Vilnius is the capital of Lithuania and its largest city, with a population of 542,664 as of 2015. Vilnius is located in the southeast part of Lithuania and is the second largest city in the Baltic states. Vilnius is the seat of the main government institutions of Lithuania as well as of the Vilnius District Municipality. Vilnius is classified as a Gamma global city according to GaWC studies, and is known for the architecture in its Old Town, declared a UNESCO World Heritage Site in 1994. Its Jewish influence until the 20th century has led to it being described as the "Jerusalem of Lithuania" and Napoleon named it "the Jerusalem of the North" as he was passing through in 1812. In 2009, Vilnius was the European Capital of Culture, together with the Austrian city of Linz.

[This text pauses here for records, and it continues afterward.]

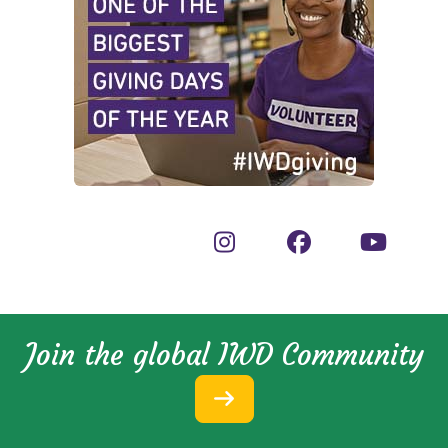
Join the global IWD Community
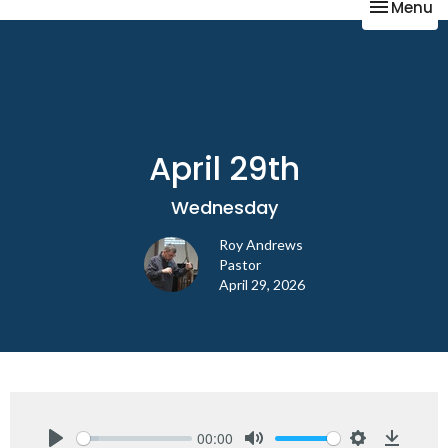
Toggle na
Menu
April 29th
Wednesday
Roy Andrews
Pastor
April 29, 2026
00:00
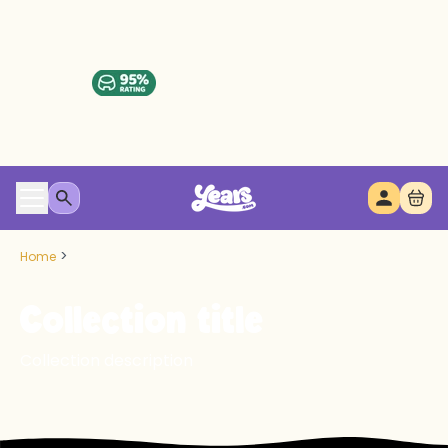
>
Home
Collection title
Collection description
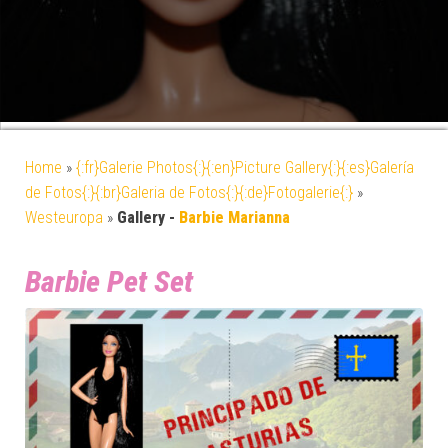
Home
»
{:fr}Galerie Photos{:}{:en}Picture Gallery{:}{:es}Galería
de Fotos{:}{:br}Galeria de Fotos{:}{:de}Fotogalerie{:}
»
Westeuropa
»
Gallery -
Barbie Marianna
Barbie Pet Set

Vilnius is situated in south-eastern Lithuania (54°41′N 25°17′E) at the confluence of the Vilnia and Neris Rivers. Lying close to Vilnius is a site some claim to be the Geographical Centre of Europe.
Vilnius lies 312 km (194 mi) from the Baltic Sea and Klaipėda, the chief Lithuanian seaport. Vilnius is connected by highways to other major Lithuanian cities, such as Kaunas (102 km or 63 mi away), Šiauliai (214 km or 133 mi away) and Panevėžys (135 km or 84 mi away). The city's off-centre location can be attributed to the changing shape of the nation's borders through the centuries; Vilnius was once not only culturally but also geographically at the centre of the Grand Duchy of Lithuania.
The current area of Vilnius is 402 square kilometres (155 sq mi). Buildings occupy 29.1% of the city; green spaces occupy 68.8%; and waters occupy 2.1%.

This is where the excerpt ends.